Modeste Mignon, Honoré de Balzac

Il est bon de se plonger dans un classique de temps en temps. Les classiques ne sont jamais des classiques par hasard. Modeste Mignon en est un pétri de qualités. Le niveau de l’écriture est impressionnant, chaque mot a sa place dans une histoire complexe qui compte plusieurs rebondissements. Et le portrait d’une frange de la population française sous la Restauration (époque Charles X) est admirablement bien rendu.

J’ai une drôle d’histoire avec ce livre. Je l’avais commencé il y a plus de deux ans pour en abandonner curieusement la lecture 60 pages avant la fin. Et je ne me souviens même plus pourquoi. J’ai donc recommencé Modeste Mignon du début.
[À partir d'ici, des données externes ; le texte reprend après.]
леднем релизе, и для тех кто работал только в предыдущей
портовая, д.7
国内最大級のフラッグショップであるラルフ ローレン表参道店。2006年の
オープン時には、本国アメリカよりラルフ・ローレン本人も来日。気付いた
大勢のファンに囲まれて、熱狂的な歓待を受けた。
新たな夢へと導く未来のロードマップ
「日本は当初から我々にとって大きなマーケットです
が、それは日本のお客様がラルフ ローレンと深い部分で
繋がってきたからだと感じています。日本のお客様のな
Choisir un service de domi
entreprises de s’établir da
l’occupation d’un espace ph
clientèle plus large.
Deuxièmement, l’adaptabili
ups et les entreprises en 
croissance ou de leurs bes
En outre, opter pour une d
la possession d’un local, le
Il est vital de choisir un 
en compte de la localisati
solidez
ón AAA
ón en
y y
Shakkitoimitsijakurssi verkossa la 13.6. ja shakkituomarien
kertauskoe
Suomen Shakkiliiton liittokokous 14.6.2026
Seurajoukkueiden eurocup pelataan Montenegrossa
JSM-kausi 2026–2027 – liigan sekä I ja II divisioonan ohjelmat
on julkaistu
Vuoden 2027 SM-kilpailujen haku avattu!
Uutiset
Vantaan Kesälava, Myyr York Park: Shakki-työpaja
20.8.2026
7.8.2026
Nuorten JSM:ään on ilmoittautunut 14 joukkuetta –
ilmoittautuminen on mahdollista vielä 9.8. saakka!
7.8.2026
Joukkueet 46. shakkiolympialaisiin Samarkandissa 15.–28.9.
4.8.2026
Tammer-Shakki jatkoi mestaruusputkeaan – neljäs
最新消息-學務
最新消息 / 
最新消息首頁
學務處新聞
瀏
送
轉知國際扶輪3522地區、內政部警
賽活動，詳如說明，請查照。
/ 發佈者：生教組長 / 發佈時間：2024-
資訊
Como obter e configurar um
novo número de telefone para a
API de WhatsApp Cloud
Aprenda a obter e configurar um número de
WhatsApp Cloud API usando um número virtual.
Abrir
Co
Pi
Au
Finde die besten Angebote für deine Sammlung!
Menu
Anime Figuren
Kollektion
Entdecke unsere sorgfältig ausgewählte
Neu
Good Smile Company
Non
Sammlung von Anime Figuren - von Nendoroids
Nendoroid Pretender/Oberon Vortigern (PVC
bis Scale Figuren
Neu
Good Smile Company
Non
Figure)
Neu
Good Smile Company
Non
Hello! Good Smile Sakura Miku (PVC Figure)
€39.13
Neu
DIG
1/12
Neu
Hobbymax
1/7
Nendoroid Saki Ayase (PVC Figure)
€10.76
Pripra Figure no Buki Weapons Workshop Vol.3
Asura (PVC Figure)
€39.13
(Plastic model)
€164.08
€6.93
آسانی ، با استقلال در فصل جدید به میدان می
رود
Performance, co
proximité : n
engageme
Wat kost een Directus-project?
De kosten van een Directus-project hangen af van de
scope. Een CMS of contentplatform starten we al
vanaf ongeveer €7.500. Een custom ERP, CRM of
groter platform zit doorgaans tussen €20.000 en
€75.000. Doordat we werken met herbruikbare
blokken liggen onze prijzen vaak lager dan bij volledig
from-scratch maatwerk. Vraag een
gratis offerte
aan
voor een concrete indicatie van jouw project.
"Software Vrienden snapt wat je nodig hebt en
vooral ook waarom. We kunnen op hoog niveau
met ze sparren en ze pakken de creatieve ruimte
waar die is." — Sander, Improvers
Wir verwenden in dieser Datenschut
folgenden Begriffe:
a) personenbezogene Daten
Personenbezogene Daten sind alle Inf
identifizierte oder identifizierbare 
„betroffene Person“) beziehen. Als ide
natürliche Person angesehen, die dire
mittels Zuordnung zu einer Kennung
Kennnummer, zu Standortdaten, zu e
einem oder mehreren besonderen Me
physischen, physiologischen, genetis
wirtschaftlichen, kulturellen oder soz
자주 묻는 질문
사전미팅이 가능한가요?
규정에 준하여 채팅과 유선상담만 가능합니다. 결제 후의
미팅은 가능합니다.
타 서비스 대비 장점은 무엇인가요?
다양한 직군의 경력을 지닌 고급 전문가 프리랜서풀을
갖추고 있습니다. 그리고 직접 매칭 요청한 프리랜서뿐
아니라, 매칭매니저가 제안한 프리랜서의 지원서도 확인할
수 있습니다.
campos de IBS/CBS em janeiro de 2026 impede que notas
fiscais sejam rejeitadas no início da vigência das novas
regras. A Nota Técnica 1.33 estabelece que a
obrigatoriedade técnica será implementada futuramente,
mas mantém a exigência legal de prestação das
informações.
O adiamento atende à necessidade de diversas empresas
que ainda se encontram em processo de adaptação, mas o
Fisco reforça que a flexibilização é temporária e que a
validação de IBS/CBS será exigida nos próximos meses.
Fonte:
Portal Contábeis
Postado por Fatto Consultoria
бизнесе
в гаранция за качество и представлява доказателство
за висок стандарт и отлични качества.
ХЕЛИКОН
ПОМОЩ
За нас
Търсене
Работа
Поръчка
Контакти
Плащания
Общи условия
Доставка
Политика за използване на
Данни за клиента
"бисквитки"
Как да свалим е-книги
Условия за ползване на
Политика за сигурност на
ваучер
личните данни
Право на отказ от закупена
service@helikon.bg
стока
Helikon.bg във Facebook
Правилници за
Modeste Mignon est une jeune fille du Havre qui donne son nom au roman de Balzac.  Son père, ancien colonel de l’armée de Napoléon reconverti dans le commerce, a récemment perdu toute sa fortune. Il quitte la maison familiale en laissant comme consignes à ses proches amis de ne laisser aucun prétendant séduire sa fille âgée de 20 ans. C’est sans compter la volonté de Modeste qui va contre toute prudence et en secret écrire des lettres à un poète parisien dont elle admire les poèmes : Monsieur de Canalis. Or ce poète reçoit de nombreuses lettres de fans comme on dirait aujourd’hui. Il va donc suggérer par jeu à son secrétaire, Ernest La Brière, de répondre à sa place pour tourner en ridicule cette admiratrice. Or les lettres de La Brière font mouche dans le cœur de Modeste. Elle-même parvient à séduire son interlocuteur bien qu’elle utilise un pseudonyme pour rester anonyme. L’un et l’autre cachent donc leur identité véritable mais tombent amoureux à travers cet échange épistolaire. Le secret de Modeste finira par être découvert par ses proches. Mise au pied du mur par son père revenu de son long voyage, elle devra choisir entre Canalis et La Brière, sans compter un troisième prétendant qui est membre d’une des plus grandes familles de la noblesse française.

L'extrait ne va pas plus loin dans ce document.